• Women
  • March 11, 2007
  • 5 minutes read

Concern about increasing violence against women journalists


As the world prepares to celebrate International Women’s Day for the 30th time on 8 March, Reporters Without Borders voiced concern today about an increase in violence against women journalists worldwide.

“More and more women journalists are the victims of murder, arrest, threats or intimidation,” the press freedom organisation said. “This increase is due to the fact that more and more women are working as journalists, holding riskier jobs in the media and doing investigative reporting likely to upset someone.”
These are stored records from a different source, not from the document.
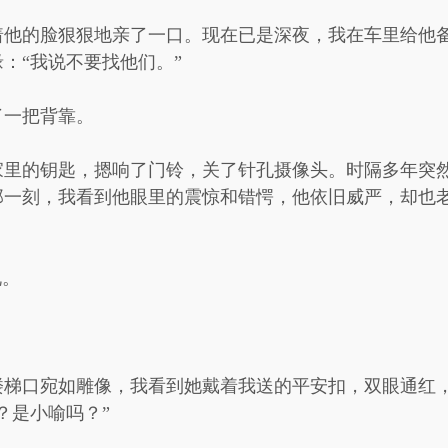
着他的脸狠狠地亲了一口。现在已是深夜，我在车里给他
：“我说不要找他们。”
了一把背靠。
家里的钥匙，摁响了门铃，关了针孔摄像头。时隔多年突
那一刻，我看到他眼里的震惊和错愕，他依旧威严，却也
说。
楼梯口宛如雕像，我看到她戴着我送的平安扣，双眼通红
？是小喻吗？”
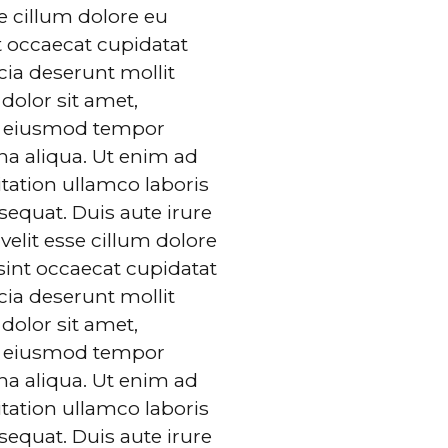
se cillum dolore eu
nt occaecat cupidatat
icia deserunt mollit
olor sit amet,
do eiusmod tempor
na aliqua. Ut enim ad
tation ullamco laboris
equat. Duis aute irure
velit esse cillum dolore
 sint occaecat cupidatat
icia deserunt mollit
olor sit amet,
do eiusmod tempor
na aliqua. Ut enim ad
tation ullamco laboris
equat. Duis aute irure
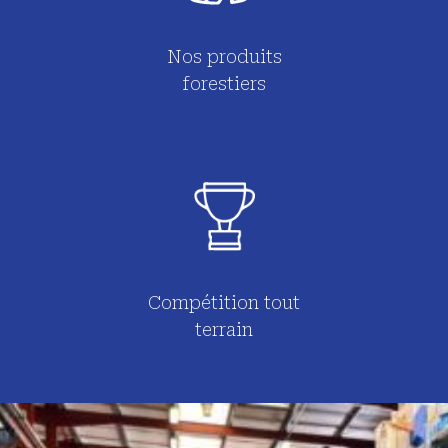
Nos produits
forestiers
Compétition tout
terrain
Reporters Without Borders added: “The most striking case is Anna Politkovskaya’s recent murder in Moscow. This mother of two paid with her life for her opposition to the Russian government’s policies in Chechnya. We pay tribute to her and all the other women who go beyond the call of their journalistic duties to defend their right and the right of their fellow citizens to free expression.”
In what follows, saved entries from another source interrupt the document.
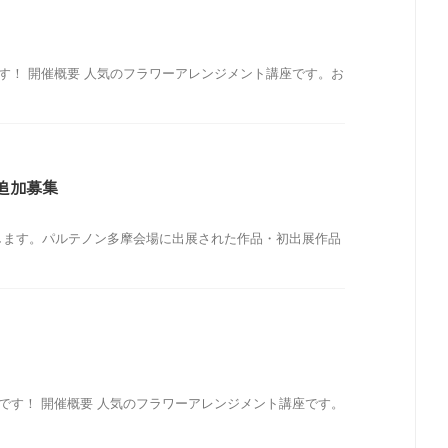
！ 開催概要 人気のフラワーアレンジメント講座です。お
品追加募集
します。パルテノン多摩会場に出展された作品・初出展作品
す！ 開催概要 人気のフラワーアレンジメント講座です。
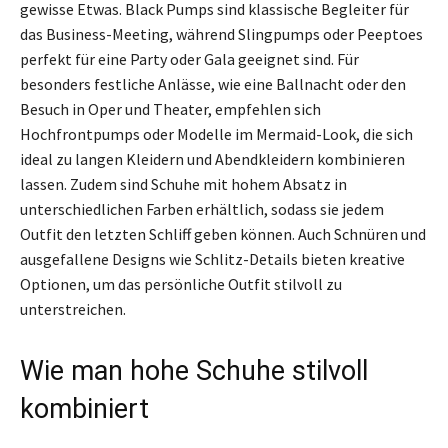
gewisse Etwas. Black Pumps sind klassische Begleiter für
das Business-Meeting, während Slingpumps oder Peeptoes
perfekt für eine Party oder Gala geeignet sind. Für
besonders festliche Anlässe, wie eine Ballnacht oder den
Besuch in Oper und Theater, empfehlen sich
Hochfrontpumps oder Modelle im Mermaid-Look, die sich
ideal zu langen Kleidern und Abendkleidern kombinieren
lassen. Zudem sind Schuhe mit hohem Absatz in
unterschiedlichen Farben erhältlich, sodass sie jedem
Outfit den letzten Schliff geben können. Auch Schnüren und
ausgefallene Designs wie Schlitz-Details bieten kreative
Optionen, um das persönliche Outfit stilvoll zu
unterstreichen.
Wie man hohe Schuhe stilvoll
kombiniert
More and more women journalists murdered

Of the 82 journalists killed worldwide in 2006, nine (11 per cent) were women. Nearly 13 per cent of the journalists killed in the course of their work in 2005 were women. The proportion of women journalists killed was never so high. In 2004, 7.5 per cent of the media workers killed were women, while in 2004, it was 2.5 per cent. There is just one piece of good news in all these grim statistics – so far no woman journalist has been killed in 2007.

The former Soviet Union was especially tough for women journalists in 2006. Ogulsapar Muradova, Radio Free Europe’s correspondent in Turkmenistan, died in prison in September, probably as a result of blows she had received to the head. She was arrested in June after producing reports critical of the authorities and helping a French journalist to make a TV documentary in Turkmenistan. In neighboring Uzbekistan, journalist and human rights activist Umida Niyazova has been detained since 22 January. She faces a possible sentence of five to 10 years in prison for circulating the accounts of victims of the 2005 crackdown in Andijan.

Women reporters have been among the victims of the violence by armed groups in Iraq. Atwar Bahjat of the Al-Arabiya TV station was killed after being abducted with her crew while covering the aftermath of the bombing of a Shiite shrine in Samarra in February 2006. Unusually in Iraq, her murderer was caught and sentenced to death a few months later.

Reem Zeid of another Iraqi television station, Sumariya TV, was kidnapped together with a colleague, Marwan Khazaal, 13 months ago, on 1 February 2006. We have had no news of her since then. In all, eight women, including six foreign reporters, have been taken hostage in Iraq since the start of the war in March 2003. One, Iraqi news presenter Raeda Wazzan, was executed by her captors.

In Lebanon, LBC television star presenter May Chidiac was badly wounded and maimed by a bomb in September 2005. She went back to work after 10 months of treatment and rehabilitation.

Seven women in jail

A total of seven women journalists are currently in prison worldwide. They are Munusamy Parameshawary ( Sri Lanka ), Saidia Ahmed ( Eritrea ), Serkalem Fassil ( Ethiopia ), Rabiaa Abdul Wahab ( Iraq ), Umida Niyazova ( Uzbekistan ), Agnes Uwimana Nkusi ( Rwanda ) and Tatiana Mukakibibi ( Rwanda ). All are being held in connection with their work.

The publisher of three weeklies, Fassil was arrested in November 2005 along with her husband, who is also a journalist. She was pregnant at the time and gave birth to a baby boy in her cell last June. After keeping the baby with her for six months, she entrusted him to a relative and now rarely sees him.

Mukakibibi has been in prison for longer than any other woman journalist. Arrested in 1996, she is still awaiting trial. She is being held in a municipal prison in Gitarama, south of the Rwandan capital, where she continues to insist on her innocence and to demand justice.

Press freedom activists

Reporters Without Borders would also like to salute the courage of women involved in the fight for press freedom. Sihem Bensedrine in Tunisia, Tadjigul Begmedova in Turkmenistan, Rozlana Taukina in Kazakhstan, Zhanna Litvina in Belarus and Sayda Kilani in Jordan are some of the women who run NGOs dedicated to defending freedom of the press.

They wage their fight in especially difficult conditions, having to deal with harassment from the authorities and intimidation from sectors that often target journalists and their defenders. To escape reprisals, they are often forced to seek refuge abroad.

This brief survey would not be complete without referring to women bloggers, these new free expression activists who use the Internet to escape censorship. There are many of them in Iran, where the Ahmadinejad government cracks down on feminist movements. About 20 were recently arrested in Tehran while demonstrating for women’s rights. In Saudi Arabia , the authorities block access to an anonymous blog by a young woman calling herself Saudi Eve, who relates her love life and talks freely about religion.

We cannot forget the situation in Afghanistan, either. There, conservatives think there are too many women on the local TV stations and want to have a law that will, among other things, ask women journalists to respect “religious dress codes.”